Ethan Brown, founder of Beyond Meats, told the Times he hoped that this is one of several steps the food industry will take to bring alternative proteins into the mainstream and out of the “penalty box” of the alternatives section in the supermarket.
While there’s no plan to integrate Beyond Meat’s production or distribution with Tyson’s, a Tyson representative told the Times that the relationship could develop over time. She also said that the company see Beyond Meat product as complementary and not replacements to animal-based meat.
“The investment for us is not about an either-or choice, it’s about the ‘and,’” said Monica McGurk, senior vice president of Tyson. “This is just another form for consumers to enjoy protein as part of their daily diet.”
Tyson and other investors believe that Beyond Meat’s latest product, the Beyond Burger that it started selling in Whole Foods earlier this year, is a “game-changing” product. “The quality of the burger is amazing,” said Tyson’s McGurk in the Times article.

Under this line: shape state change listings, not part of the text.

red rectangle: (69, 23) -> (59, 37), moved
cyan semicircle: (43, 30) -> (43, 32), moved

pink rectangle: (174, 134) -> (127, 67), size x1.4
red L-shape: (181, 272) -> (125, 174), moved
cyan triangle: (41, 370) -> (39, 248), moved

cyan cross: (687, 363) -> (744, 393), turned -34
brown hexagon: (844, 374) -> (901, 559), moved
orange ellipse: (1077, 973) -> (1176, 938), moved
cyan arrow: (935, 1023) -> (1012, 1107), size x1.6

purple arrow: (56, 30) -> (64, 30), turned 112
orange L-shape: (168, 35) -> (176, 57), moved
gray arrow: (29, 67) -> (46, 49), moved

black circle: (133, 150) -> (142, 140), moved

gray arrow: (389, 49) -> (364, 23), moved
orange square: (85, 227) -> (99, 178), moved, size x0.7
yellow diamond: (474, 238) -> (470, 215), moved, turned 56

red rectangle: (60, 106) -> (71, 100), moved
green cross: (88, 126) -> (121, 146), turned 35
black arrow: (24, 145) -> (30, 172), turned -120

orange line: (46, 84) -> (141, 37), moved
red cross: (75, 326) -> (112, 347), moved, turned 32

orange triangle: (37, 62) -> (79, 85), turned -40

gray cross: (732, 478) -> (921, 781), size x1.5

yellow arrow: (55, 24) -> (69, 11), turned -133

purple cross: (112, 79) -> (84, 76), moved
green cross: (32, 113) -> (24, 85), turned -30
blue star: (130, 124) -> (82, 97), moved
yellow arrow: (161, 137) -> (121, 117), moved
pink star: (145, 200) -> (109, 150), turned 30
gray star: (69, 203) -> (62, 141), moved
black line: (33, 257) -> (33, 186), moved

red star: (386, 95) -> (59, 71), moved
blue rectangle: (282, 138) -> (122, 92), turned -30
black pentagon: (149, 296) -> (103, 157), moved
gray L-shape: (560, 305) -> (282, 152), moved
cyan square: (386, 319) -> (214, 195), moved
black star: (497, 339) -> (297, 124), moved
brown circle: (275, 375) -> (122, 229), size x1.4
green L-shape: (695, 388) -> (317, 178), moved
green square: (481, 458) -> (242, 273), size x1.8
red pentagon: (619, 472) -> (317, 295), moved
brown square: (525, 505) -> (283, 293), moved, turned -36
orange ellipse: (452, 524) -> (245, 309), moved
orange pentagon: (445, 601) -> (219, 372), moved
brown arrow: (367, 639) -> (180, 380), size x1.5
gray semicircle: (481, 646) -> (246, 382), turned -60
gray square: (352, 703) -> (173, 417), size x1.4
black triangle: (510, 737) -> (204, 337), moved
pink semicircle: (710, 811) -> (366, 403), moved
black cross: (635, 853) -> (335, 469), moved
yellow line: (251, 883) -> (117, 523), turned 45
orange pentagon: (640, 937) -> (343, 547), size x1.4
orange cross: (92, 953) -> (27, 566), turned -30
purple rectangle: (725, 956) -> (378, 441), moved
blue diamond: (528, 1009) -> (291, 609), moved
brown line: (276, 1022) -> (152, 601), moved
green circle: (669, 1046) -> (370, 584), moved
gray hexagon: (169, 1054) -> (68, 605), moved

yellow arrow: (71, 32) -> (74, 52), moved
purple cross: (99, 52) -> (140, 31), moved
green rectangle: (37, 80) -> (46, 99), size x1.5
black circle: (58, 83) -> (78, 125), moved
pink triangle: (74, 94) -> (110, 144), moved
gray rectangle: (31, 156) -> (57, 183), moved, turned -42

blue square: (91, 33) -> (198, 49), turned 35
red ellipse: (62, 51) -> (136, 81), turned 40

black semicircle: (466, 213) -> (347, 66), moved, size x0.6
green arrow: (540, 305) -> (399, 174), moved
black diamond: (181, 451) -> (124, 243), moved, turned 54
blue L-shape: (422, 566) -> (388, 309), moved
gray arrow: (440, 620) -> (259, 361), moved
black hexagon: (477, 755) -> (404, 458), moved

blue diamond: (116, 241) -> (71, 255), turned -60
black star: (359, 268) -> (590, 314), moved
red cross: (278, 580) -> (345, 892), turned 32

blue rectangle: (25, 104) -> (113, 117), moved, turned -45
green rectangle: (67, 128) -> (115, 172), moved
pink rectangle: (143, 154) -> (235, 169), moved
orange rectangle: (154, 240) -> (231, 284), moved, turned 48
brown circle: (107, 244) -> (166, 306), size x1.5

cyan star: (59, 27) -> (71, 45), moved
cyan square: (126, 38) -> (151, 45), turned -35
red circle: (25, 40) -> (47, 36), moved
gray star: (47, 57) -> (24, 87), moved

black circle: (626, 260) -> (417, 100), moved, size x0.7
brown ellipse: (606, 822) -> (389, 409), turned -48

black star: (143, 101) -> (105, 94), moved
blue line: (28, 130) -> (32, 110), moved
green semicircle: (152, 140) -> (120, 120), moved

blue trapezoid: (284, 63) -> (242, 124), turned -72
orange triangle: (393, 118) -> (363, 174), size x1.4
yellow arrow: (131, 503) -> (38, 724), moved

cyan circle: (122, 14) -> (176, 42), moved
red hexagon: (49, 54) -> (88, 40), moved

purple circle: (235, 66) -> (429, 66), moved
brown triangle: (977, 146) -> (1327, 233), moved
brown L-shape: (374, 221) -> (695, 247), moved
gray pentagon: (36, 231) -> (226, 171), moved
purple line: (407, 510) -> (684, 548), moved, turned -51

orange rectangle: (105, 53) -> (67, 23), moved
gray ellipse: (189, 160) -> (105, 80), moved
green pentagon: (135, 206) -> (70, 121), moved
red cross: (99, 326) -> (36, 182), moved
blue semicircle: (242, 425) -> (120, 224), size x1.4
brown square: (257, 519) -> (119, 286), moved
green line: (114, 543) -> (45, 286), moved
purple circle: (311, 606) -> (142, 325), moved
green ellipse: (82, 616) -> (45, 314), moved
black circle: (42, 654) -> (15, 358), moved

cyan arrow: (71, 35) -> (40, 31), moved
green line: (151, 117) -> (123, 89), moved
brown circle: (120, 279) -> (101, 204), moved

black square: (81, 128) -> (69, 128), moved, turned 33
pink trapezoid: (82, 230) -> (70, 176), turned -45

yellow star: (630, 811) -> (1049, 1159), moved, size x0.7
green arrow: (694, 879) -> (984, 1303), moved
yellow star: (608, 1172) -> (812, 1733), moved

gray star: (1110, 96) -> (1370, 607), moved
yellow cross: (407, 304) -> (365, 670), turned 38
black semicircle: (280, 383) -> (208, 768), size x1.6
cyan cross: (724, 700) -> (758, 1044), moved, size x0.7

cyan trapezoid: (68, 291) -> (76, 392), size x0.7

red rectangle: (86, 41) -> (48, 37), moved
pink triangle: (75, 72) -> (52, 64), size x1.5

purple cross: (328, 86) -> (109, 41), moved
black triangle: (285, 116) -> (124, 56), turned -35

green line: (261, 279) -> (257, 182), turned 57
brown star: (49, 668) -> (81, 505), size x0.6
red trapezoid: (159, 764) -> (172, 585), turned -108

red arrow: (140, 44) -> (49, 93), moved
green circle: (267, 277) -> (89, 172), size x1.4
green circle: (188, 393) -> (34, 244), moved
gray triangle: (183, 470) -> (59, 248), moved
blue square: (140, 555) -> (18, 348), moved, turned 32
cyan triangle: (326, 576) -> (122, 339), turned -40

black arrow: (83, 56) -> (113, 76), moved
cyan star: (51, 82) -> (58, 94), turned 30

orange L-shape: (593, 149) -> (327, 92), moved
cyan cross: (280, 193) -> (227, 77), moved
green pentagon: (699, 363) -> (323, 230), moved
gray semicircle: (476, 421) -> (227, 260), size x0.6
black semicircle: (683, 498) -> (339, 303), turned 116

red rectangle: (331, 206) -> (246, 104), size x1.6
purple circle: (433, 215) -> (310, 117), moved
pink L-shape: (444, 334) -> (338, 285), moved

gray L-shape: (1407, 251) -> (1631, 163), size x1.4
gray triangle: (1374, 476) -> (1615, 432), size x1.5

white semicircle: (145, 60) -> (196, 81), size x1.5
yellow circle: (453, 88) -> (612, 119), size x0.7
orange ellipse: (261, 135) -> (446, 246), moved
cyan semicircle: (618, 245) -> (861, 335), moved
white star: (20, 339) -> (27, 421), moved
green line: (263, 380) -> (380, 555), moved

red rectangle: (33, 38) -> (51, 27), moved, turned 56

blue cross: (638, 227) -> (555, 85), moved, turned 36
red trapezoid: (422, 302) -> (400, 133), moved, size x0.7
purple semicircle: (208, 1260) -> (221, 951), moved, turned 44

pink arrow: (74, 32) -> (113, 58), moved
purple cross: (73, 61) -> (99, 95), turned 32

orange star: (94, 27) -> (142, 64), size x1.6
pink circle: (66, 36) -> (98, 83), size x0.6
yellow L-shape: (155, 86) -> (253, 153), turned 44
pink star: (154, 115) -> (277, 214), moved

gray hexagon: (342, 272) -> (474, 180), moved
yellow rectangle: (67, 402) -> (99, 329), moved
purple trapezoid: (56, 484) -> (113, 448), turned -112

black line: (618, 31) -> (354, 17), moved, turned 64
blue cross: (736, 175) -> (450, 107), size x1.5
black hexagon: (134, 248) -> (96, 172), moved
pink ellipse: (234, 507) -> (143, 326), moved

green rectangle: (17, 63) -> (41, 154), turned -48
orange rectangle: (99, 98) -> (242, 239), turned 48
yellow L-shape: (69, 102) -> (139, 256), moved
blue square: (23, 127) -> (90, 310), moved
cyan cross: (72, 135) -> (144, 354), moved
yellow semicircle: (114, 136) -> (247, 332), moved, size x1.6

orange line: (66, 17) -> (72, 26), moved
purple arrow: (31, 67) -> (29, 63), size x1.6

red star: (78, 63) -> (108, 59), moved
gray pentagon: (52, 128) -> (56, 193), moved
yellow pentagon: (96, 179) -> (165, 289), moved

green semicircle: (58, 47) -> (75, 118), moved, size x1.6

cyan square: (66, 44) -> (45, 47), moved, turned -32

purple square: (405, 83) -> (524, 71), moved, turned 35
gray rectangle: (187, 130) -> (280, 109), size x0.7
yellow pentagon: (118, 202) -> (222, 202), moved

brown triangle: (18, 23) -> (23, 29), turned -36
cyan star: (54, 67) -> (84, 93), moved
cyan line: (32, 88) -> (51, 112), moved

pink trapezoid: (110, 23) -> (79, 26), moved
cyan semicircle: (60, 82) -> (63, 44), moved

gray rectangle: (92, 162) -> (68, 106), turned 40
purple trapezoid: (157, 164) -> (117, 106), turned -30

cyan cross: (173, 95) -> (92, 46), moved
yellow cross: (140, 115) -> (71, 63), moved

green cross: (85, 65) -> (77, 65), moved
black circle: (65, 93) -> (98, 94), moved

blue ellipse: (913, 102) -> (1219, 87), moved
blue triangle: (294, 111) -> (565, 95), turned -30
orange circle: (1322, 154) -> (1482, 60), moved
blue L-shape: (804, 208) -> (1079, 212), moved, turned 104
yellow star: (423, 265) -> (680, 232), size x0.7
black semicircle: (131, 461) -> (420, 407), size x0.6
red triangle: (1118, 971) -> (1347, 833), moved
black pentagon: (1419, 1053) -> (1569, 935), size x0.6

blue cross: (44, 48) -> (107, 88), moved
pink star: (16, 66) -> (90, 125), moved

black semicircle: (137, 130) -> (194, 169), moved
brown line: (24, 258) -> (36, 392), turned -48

This latest round comes around a year after Bill Gates-backed Beyond Meat raised at least $17 million in Series E funding, including investment from New Crop Capital, the plant-based food alternatives focused investment fund. Other investors in Beyond Meat are Closed Loop Capital, Innovative Fund, Kleiner Perkins Caufield & Byers, Obvious Ventures, and S2G Ventures.
While total fundraising information was not attainable, it’s understood Beyond Meat has raised a fair bit less than its main competitor Impossible Foods, which has raised a total of $183 million; it’s latest was a $108 million Series D last year. This latest round for Beyond Meat was an up-round for existing investors but still values the company at less than Impossible Foods, according to sources.
Beyond Meat would not respond to requests for comment.